Nielsen observed three categories that experienced growth by answering the needs of the upper class: lifestyle, health and convenience.
  1. Hair conditioners: By offering convenience with their leave-on product, manufacturers of hair conditioners saw value sales grow 68 percent in 2010. The “Leave On” variant offers practicality, though the price is more than twice of regular hair conditioner.
  2. Liquid Milk: Sales grew 18 percent, with brands promoting health-related benefits such as low/non-fat, added calcium, probiotic qualities and kids nutrition.
  3. Toothpaste: Although it is already purchased by nearly all households in Indonesia, the sales value for this category still recorded 10 percent growth, driven mainly by medicated segments which grew 17 percent in 2010. The new variants promise stronger teeth, sensitivity reduction, calcium, anti-bacterial, natural and herbal.

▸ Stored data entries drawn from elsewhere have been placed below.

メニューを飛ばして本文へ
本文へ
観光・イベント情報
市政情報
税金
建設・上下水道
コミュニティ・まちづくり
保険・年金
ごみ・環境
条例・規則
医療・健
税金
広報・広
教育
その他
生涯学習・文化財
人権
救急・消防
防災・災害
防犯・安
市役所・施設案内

Middle and lower class consumers buy products that are considered premium
As the upper class is seeking more benefits, the middle and lower class consumers are starting to buy products that they used to consider premium. Nielsen observed three categories (Cheese, Frozen Meats and Baby Diapers) that experienced increases in the number of household purchases.

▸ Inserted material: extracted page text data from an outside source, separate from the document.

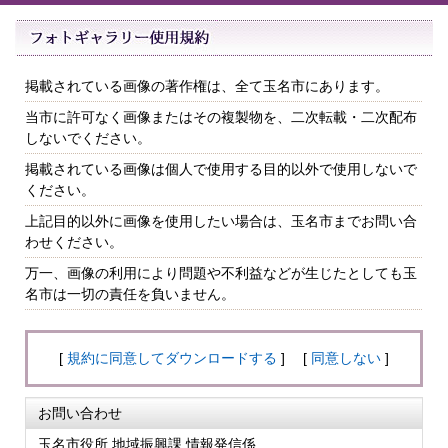
掲載されている画像の著作権は、全て玉名市にあります。
当市に許可なく画像またはその複製物を、二次転載・二次配布
しないでください。
掲載されている画像は個人で使用する目的以外で使用しないで
ください。
上記目的以外に画像を使用したい場合は、玉名市までお問い合
わせください。
万一、画像の利用により問題や不利益などが生じたとしても玉
名市は一切の責任を負いません。
[
規約に同意してダウンロードする
] [
同意しない
]
お問い合わせ
玉名市役所 地域振興課 情報発信係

  1. Smaller packages of cheese have opened to the mid-lower income segment. The category experienced 13 percent growth in sales value in 2010, with the annual sales value of smaller pack size doubling in 2010.
  2. Household spending for frozen fish/meat experienced a 23 percent increase in 2010 among the middle class and 32 percent among the lower class.
  3. Diaper single packs posted 93 percent growth in sales in 2010, with the variant providing affordability and convenience to middle-lower consumers.
The growth in these categories was also influenced by other factors, such as driving availability in more outlets and spending more in advertising to increase awareness and drive purchases. Nielsen’s retail audit found that both cheese and baby diapers have increased their availability by expanding the number of outlets in which they could be bought by 17 percent and 9 percent, respectively. Advertising spending in all six of these categories grew at rates higher than 2010 total advertising growth: Hair Conditioner (+22%), Liquid Milk (+52%), Toothpaste (+35%), Cheese (+32%), Frozen Food (+39%) and Diapers (+70%).

To grow in this new era, FMCG manufacturers need to adapt to these changes in consumer behavior by driving:
  1. Innovation, by understanding the need-gaps of upper class consumers, especially in area of convenience, health and lifestyle.
  2. Accessibility, by understanding purchase behavior of middle to lower class consumers and ensure availability of smaller pack sizes at the right price.
  3. Portfolio management, by having the right product portfolio to meet different consumer purchase motivations and providing the right level of support.